#### Stored records:

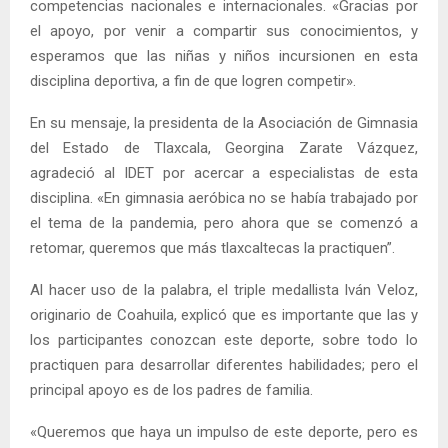
competencias nacionales e internacionales. «Gracias por
el apoyo, por venir a compartir sus conocimientos, y
esperamos que las niñas y niños incursionen en esta
disciplina deportiva, a fin de que logren competir».
En su mensaje, la presidenta de la Asociación de Gimnasia
del Estado de Tlaxcala, Georgina Zarate Vázquez,
agradeció al IDET por acercar a especialistas de esta
disciplina. «En gimnasia aeróbica no se había trabajado por
el tema de la pandemia, pero ahora que se comenzó a
retomar, queremos que más tlaxcaltecas la practiquen”.
Al hacer uso de la palabra, el triple medallista Iván Veloz,
originario de Coahuila, explicó que es importante que las y
los participantes conozcan este deporte, sobre todo lo
practiquen para desarrollar diferentes habilidades; pero el
principal apoyo es de los padres de familia.
«Queremos que haya un impulso de este deporte, pero es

#### What to produce:
Please copy the line that holds "había trabajado por" and each line under it through the last line above, exactly as they stand, adding nothing.

#### Response:
disciplina. «En gimnasia aeróbica no se había trabajado por
el tema de la pandemia, pero ahora que se comenzó a
retomar, queremos que más tlaxcaltecas la practiquen”.
Al hacer uso de la palabra, el triple medallista Iván Veloz,
originario de Coahuila, explicó que es importante que las y
los participantes conozcan este deporte, sobre todo lo
practiquen para desarrollar diferentes habilidades; pero el
principal apoyo es de los padres de familia.
«Queremos que haya un impulso de este deporte, pero es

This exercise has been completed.